A la confluence des trois chemins (Thèbes, Delphes, Corinthe) c’est l’embarquement dans le mystère du Destin, des malédictions, des questions mortifères du  Sphinx et des questions éternelles qui hantent Œdipe. Le parricide, l’infanticide et l’inceste. Œdipus : « “Ik ben e zwart beest van schult. »


La musique bouleversante et omniprésente,  la danse, les mouvements défiant les lois de la gravité, la vitesse, la mobilité extrême des acteurs et le texte épuré participent à une création hors du commun. Le résultat est absolument fascinant. Beauté, étrangeté, talent contribuent au  dépassement de tout ce qu’on a déjà vu. Le tempo est étourdissant. On est emmené dans les dédales infinis de l’imagination, on a sous les yeux l’intérieur d’un kaléidoscope géant dont les derniers miroirs se dérobent à l’infini.

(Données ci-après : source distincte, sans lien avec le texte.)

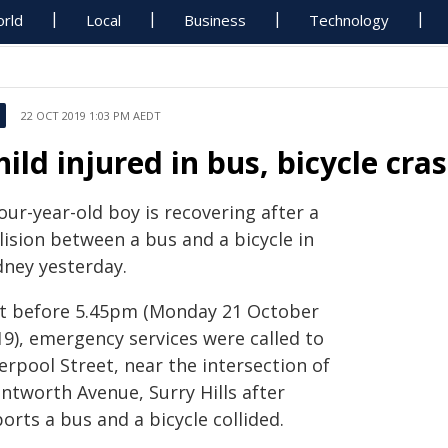
rld
Local
Business
Technology
22 OCT 2019 1:03 PM AEDT
hild injured in bus, bicycle cras
our-year-old boy is recovering after a
lision between a bus and a bicycle in
dney yesterday.
st before 5.45pm (Monday 21 October
19), emergency services were called to
erpool Street, near the intersection of
ntworth Avenue, Surry Hills after
orts a bus and a bicycle collided.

On est comme aspiré par l’énigme et par la puissance physique de la représentation.

Géante aussi et spectaculaire la représentation du Sphinx, sous les traits d’un astre céleste, soleil ou lune selon les éclairages. Ce disque d’escalade  immense et multicolore est  composé de pas moins de 20.000  rubans de la taille d’un habit humain, dans lequel grimpent, s’agrippent et se fondent les danseurs, faiblement accrochés sur ce cadran vertical, source de tous les dangers et de tous les effrois. 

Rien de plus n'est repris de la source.